Costa Mesa's Port of Sound Record Shoppe, owned by John Weir, opened a little more than two months ago. That same city's Factory Records was opened by Dave James in April 2010. Fingerprints Records, a Long Beach institution, needed more room to house its collection, so earlier this year , it moved into a 7,200-square-foot space. Fullerton's Burger Records was founded in 2009 and run by three friends from local band Thee Makeout Party!
Then there are the veterans—the independents who battled with chains such as Tower Records, Blockbuster Music, Wherehouse Music and Music Plus; outlasted the competition; and lived on into the post-record-store age: Fullerton's Black Hole Records, Cypress's Bionic Records, Huntington Beach's Vinyl Solution, to name a few.
Why is there such a resurgence in a format that, a decade ago, was declared dead?
Nielsen Soundscan, which tracks record transactions at points of sale, said that while vinyl's numbers dropped significantly after the advent of the CD, people continued to buy them in the 1990s. Between 1995 and 1996, sales of LPs increased from 794,000 to 1.2 million and held steady. Then, in 2005, the bubble burst. Sales of records tumbled to 857,000. They crept back above the 1 million mark in 2008, and last year, vinyl sales reached their highest numbers since the agency started compiling data in 1991. About 2.8 million vinyl records were sold in 2010.

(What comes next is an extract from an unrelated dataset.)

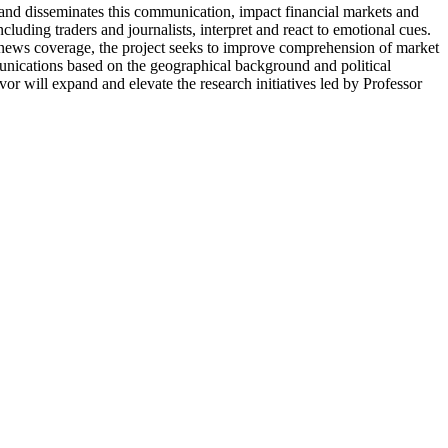
and disseminates this communication, impact financial markets and
ding traders and journalists, interpret and react to emotional cues.
e news coverage, the project seeks to improve comprehension of market
munications based on the geographical background and political
or will expand and elevate the research initiatives led by Professor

"I don't know that we've ever seen a format that's had a resurgence like this," says David Bakula, senior vice president of analytics at Nielsen Entertainment. "Even if you look at year-to-date [figures] this year, the numbers are 30 percent higher than they were this time last year."

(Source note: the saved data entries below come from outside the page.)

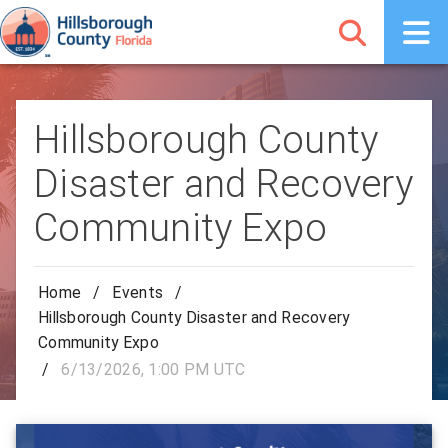
Hillsborough County
Disaster and Recovery
Community Expo
Home
/
Events
/
Hillsborough County Disaster and Recovery
Community Expo
/
6/13/2026, 1:00 PM UTC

The 2010 list of the 10 best-selling LPs is heavily weighted toward the Coachella set and includes titles from Arcade Fire, Vampire Weekend, Beach House, the National and XX.
So given the finicky nature of vinyl—constant maintenance, proper storage, the twin scourges of direct sunlight and dust, as well as quests for replacement parts for turntables—why would young people cheat on their iPods and computers? Anyone familiar with hipster culture knows that the lack of practicality in a thing is often inversely proportional to its hipness quotient (see fixed-gear bicycles, meticulously coifed handlebar mustaches or elaborately pretentious tattoos featuring Paul Klee paintings). Vinyl has integrity.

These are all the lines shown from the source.